Des chercheurs en Chine annoncent des avancées majeures dans le domaine des interfaces cerveau-ordinateur, rivalisant avec les travaux de Neuralink. En utilisant une technologie d’électrodes génétiquement modifiées, ils promettent d’améliorer le contrôle des dispositifs par les personnes tétraplégiques. Les résultats préliminaires révèlent une interaction plus efficace entre le cerveau et les implants.
Neuralink a réalisé un travail impressionnant dans le développement d’une puce cérébrale permettant aux personnes tétraplégiques de contrôler des dispositifs par la pensée. Désormais, la Chine a partagé une technologie alimentée par des gènes qui pourrait rivaliser avec celle de l’entreprise américaine.

Des chercheurs chinois ont affirmé avoir réalisé une avancée dans l’interface cerveau-ordinateur (BCI en anglais) en concevant un nouvel électrode implantable pour aider les individus à contrôler des dispositifs par la pensée et à améliorer la santé de leurs neurones.
Des électrodes ont été implantées des deux côtés du cerveau d’une souris pour évaluer si leur version génétiquement modifiée augmenterait l’activité neuronale. Les résultats ont été positifs, montrant que le blocage de gènes spécifiques menait à de meilleures performances.
Le dispositif influence les neurones environnants pour créer une interaction plus harmonieuse entre le cerveau et l’élément étranger.

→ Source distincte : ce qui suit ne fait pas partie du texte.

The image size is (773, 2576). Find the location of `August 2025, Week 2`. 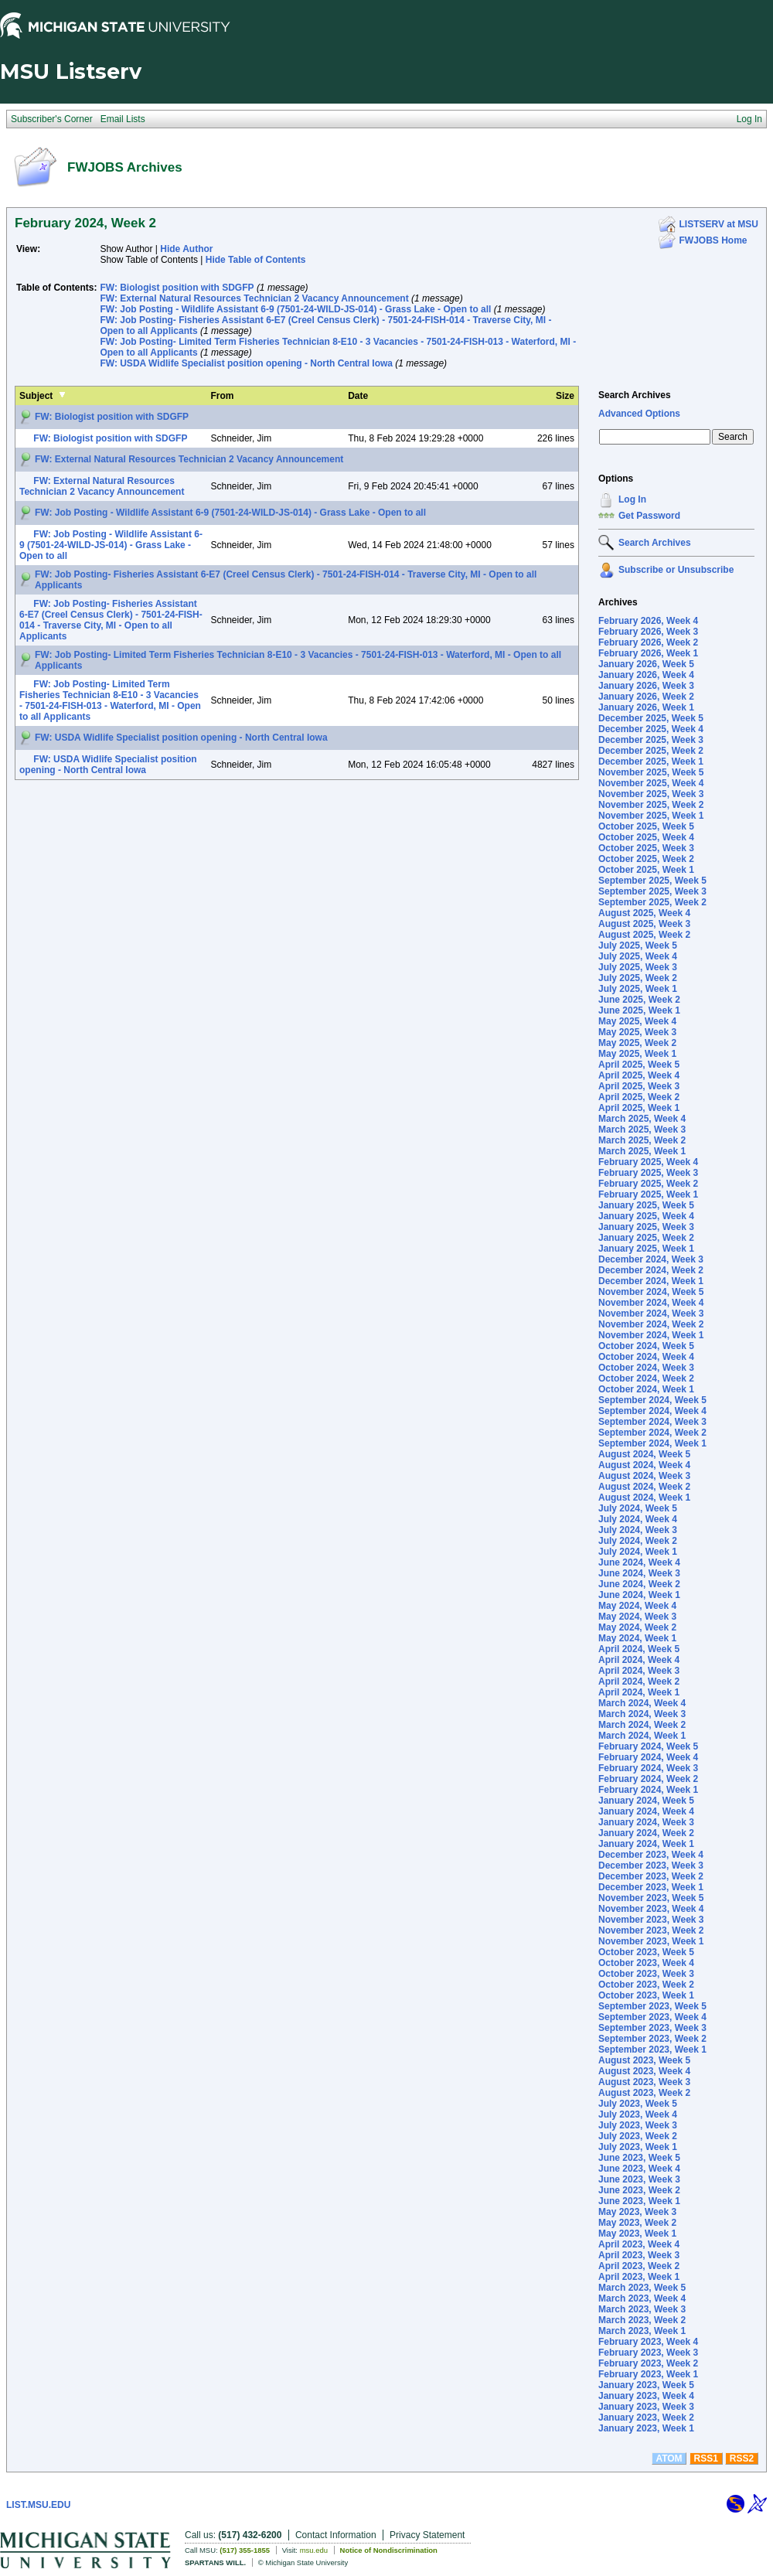

August 2025, Week 2 is located at coordinates (644, 934).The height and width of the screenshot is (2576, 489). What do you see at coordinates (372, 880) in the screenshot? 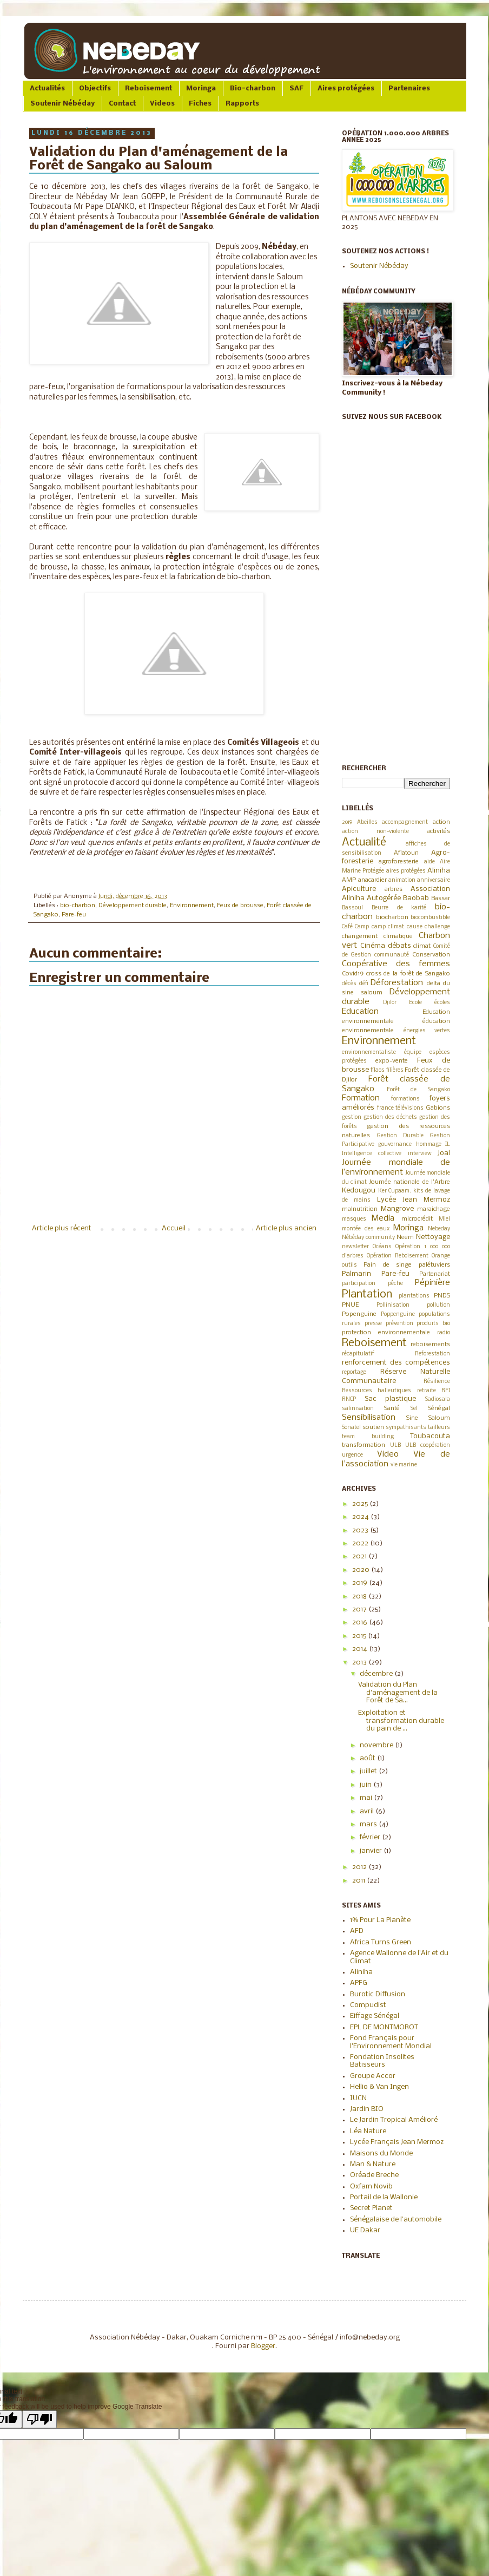
I see `anacardier` at bounding box center [372, 880].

Selon Fang Ying, co-auteur de l’étude publiée dans la revue Advanced Materials, la majorité des efforts dans ce domaine des neurosciences, y compris ceux de Neuralink, se concentre sur le « développement d’électrodes neuronales biocompatibles » que le cerveau ne rejette pas.
Cependant, les chercheurs chinois ont créé l’électrode de manière génétique, afin de favoriser « la croissance des cellules neuronales et des tissus qui l’entourent », renforçant ainsi sa connexion aux neurones et les rendant plus volumineux.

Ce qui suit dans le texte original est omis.